Количество, или процент, психологов-психотерапевтов, считавших себя эклектиками в 1940-х и 1950-х гг., неизвестно. Фредерик Торн (личная беседа, 2 июня 1967 г.) утверждал, что в 1945 г. ни один из членов Американской психологической ассоциации (АРА) не считал себя эклектиком. (Источник этих сведений неизвестен.) Шеффер (Shaffer, 1953), по результатам исследований клинических психологов, отметил, что 35% из занимающихся психотерапевтической практикой сочли себя эклектиками, когда им было предложено сделать выбор из психоаналитической, недирективной или эклектической ориентации. В 1961 г. Келли сообщил о результатах исследования клинических психологов—членов АРА (в исследовании принимали участие 40% действительных и простых членов ассоциации), из которых 40% сочли себя эклектиками. С тех пор проведено множество исследований в различных группах психологов, причем эклектиками себя называли от 30% до 65%, в среднем около 50%. Хотя название «эклектизм» используется довольно часто, утверждение группы авторов (Lambert and Bergin, 1994; ср. Lambert, Shapiro & Bergin, 1986) о том, что «большинство психотерапевтов эклектичны по своей ориентации» (р. 181), является явным преувеличением.

Эклектизм в психотерапии часто подвергался критике и имел сомнительную репутацию у многих авторов и теоретиков, представляющих частные школы мысли. Роджерс (Rogers, 1951, р. 8) охарактеризовал эту попытку объединения различных школ «как поверхностный эклектизм, который не повышает объективности и который никуда не ведет», он также говорил о «запутанном эклектизме», который «блокирует научный прогресс в области» психотерапии (Rogers, 1956). Снигг и Комбс (Snygg & Combs, 1949) писали, что «эклектическая система ведет к противоречиям и непоследовательности, поскольку техники, заимствованные из разных систем координат, также будут конфликтовать» (р. 82). Таким образом, с точки зрения науки и практики эклектизм считается нежелательным. В науке «он пригоден лишь при последовательной проверке точно выбранной гипотезы для выяснения истинности отдельных элементов» (Rogers, 1956, р. 24). На практике желательна устойчивая система координат.

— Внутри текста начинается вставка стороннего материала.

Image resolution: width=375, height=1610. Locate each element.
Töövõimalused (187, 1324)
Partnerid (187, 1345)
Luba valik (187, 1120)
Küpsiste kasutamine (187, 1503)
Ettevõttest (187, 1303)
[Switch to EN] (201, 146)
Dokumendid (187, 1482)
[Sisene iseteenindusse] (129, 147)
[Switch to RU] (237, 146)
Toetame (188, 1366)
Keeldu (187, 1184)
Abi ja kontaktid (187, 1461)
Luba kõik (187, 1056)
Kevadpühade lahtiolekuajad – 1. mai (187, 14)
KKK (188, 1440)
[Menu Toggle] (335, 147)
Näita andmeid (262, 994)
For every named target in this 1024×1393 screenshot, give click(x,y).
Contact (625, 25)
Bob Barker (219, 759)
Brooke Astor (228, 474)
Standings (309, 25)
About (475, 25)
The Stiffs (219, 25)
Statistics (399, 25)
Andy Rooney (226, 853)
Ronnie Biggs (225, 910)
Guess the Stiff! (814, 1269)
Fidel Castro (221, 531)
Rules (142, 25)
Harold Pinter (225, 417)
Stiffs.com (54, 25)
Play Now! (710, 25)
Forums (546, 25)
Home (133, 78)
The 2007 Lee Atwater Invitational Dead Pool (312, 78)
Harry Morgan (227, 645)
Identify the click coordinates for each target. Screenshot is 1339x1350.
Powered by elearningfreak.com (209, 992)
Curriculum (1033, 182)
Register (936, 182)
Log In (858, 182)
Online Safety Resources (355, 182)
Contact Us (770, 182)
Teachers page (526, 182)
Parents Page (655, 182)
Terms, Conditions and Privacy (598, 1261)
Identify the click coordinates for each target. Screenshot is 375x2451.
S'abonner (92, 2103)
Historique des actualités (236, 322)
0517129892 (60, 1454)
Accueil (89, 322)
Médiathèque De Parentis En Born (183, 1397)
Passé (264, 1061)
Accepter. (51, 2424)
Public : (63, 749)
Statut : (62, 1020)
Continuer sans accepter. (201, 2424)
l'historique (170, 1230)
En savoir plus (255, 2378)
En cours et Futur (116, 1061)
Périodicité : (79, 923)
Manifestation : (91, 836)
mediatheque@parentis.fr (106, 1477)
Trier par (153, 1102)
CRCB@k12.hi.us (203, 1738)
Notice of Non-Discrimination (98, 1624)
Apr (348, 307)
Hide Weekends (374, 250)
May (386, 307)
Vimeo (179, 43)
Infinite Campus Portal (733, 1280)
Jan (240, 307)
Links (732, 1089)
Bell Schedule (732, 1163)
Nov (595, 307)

Проблема состоит в определении в точных терминах, что такое эклектизм и из чего он состоит. Гарфилд и Бергин (Garfield & Bergin, 1986) отмечают, что «не существует единого точного определения эклектической ориентации... Чрезвычайно трудно охарактеризовать данный подход как с теоретической, так и процедурной стороны» (р. 8; ср. Garfield & Bergin, 1994, p. 7). Характеристика, данная ранее Гарфилдом (Garfield, 1982), остается в силе: «Эклектизм есть приверженность к бессистемному и достаточно случайному клиническому подходу» (р. 612). Страпп и Байндер (Strupp & Binder, 1984) высказывают сходное утверждение: «Термин эклектический, который многие психотерапевты употребляют для описания собственной ориентации и практики, настолько нечеткий, что нуждается в определении» (p. XII). Арковиц (Arkowitz, 1992) утверждает, что «эклектизм является стратегией выбора того, что представляется наилучшим из различных альтернатив... на основе представлений о данном конкретном клиенте и его проблеме» (р. 284). Группа авторов (Lazarus, Beutler & Norcross, 1992) отмечают, что «данный термин часто ничего в себе не несет, он просто указывает, что концепции двух или более из 400 самостоятельных "школ" психотерапии подверглись смешению (Karasu, 1986), часто весьма в спорной, субъективной, если не сказать причудливой манере (Franks, 1984; Lazarus, 1988)» (p. 11).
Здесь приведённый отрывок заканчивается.